# Is the Gateway NV55C22u Laptop a good one?



## etnalibrarygirl (Oct 11, 2006)

My father is in the market for a nice laptop and I was wondering if anyone had a review or information on this laptop. Mostly what he will be using the laptop for is surfing the net, watching movies, both dvd, and Netflix. Some typing and such as it would be for both my parents. Some gaming as my sister has some card and board games she plays.

The specifications are these:

Product Features and Technical Details
Color: Cashmere Red
Product Features
The Gateway NV55C Series Notebook offers powerful performance, the latest connectivity technology and rich media features for a fast, responsive PC experience. 
The 15.6" HD LCD Display with a 16:9 aspect ratio plays the latest high-resolution movies, digital content and media for a true cinematic view. 
Intel Core i5 Processor with Intel Turbo Boost Technology 
Windows 7 Home Premium makes the things you do every day easier and with Office Starter 2010, experience new ways to deliver your best work! 
Gateway Social Networks Key makes connecting to today's most popular sites a snap by instantly launching Facebook, YouTube and Flickr with one push and a single log-in!
Processor, Memory, and Motherboard

Processor: 2.53 GHz Intel Core i5 
RAM: 4 GB 
Hard Drive

Size: 500 GB 
Speed: 5400 rpm 
Graphics and Display

Graphics RAM: 128 MB 
Ports and Connectivity

USB Ports: 3 
Cases and Expandability

Size (LWH): 9.96 inches, 15 inches, 1.34 inches 
Weight: 5.72 pounds 
Power

Rated Charge (normal use): 4 hours 
Warranty and Support

Amazon.com Returns Policies: You may return any new computer purchased from Amazon.com that is "dead on arrival," arrives in damaged condition, or is still in unopened boxes, for a full refund within 30 days of purchase. Amazon.com reserves the right to test "dead on arrival" returns and impose a customer fee equal to 15 percent of the product sales price if the customer misrepresents the condition of the product. Any returned computer that is damaged through customer misuse, is missing parts, or is in unsellable condition due to customer tampering will result in the customer being charged a higher restocking fee based on the condition of the product. Amazon.com will not accept returns of any desktop or notebook computer more than 30 days after you receive the shipment. New, used, and refurbished products purchased from Marketplace vendors are subject to the returns policy of the individual vendor.

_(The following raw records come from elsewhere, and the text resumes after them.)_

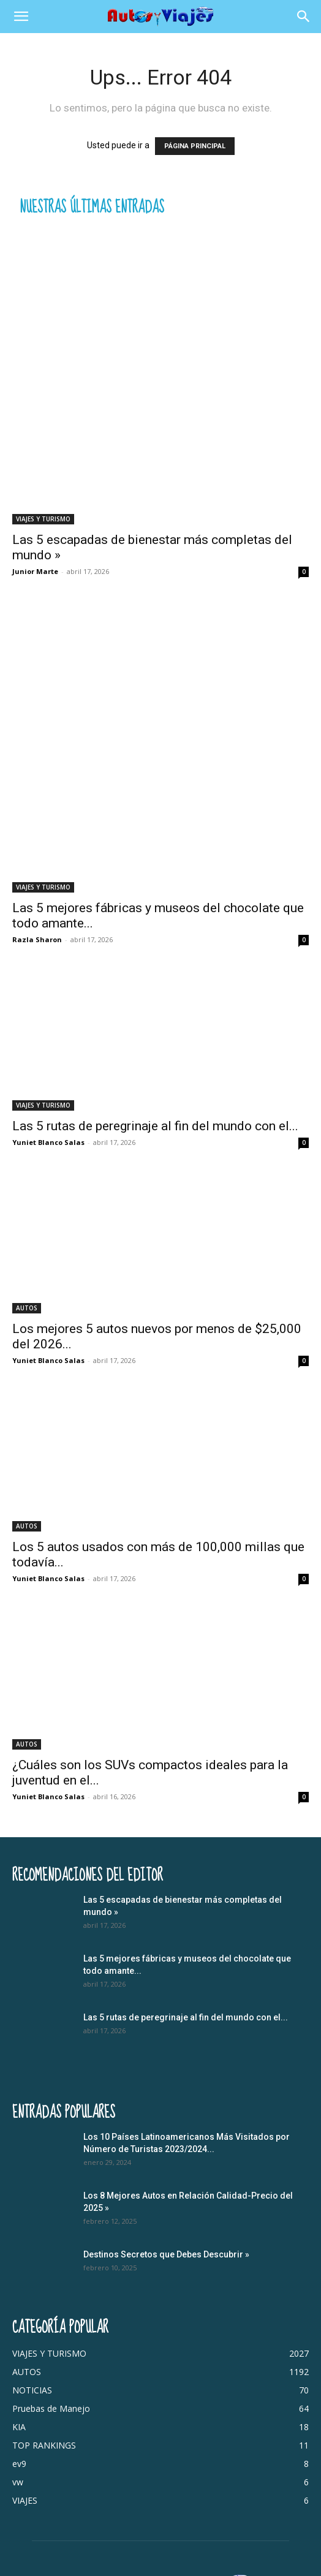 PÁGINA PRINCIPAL (194, 146)
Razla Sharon (37, 939)
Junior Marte (35, 571)
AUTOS (26, 1308)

::::::::::::::::::::::::::::::::::::::::::::::::::::::::::::::::::;
and you can view the rest of any details here 
http://www.amazon.com/Gateway-NV55C...ashmere/dp/tech-data/B003ZUXXOM/ref=de_a_smtd

The main question is whether or not Gateway is a good company to go with. Most of the pc's he's been looking at are Acer, but there are some issues with the speakers on the Acer. Any info would be great.

Thanks all

Kate


----------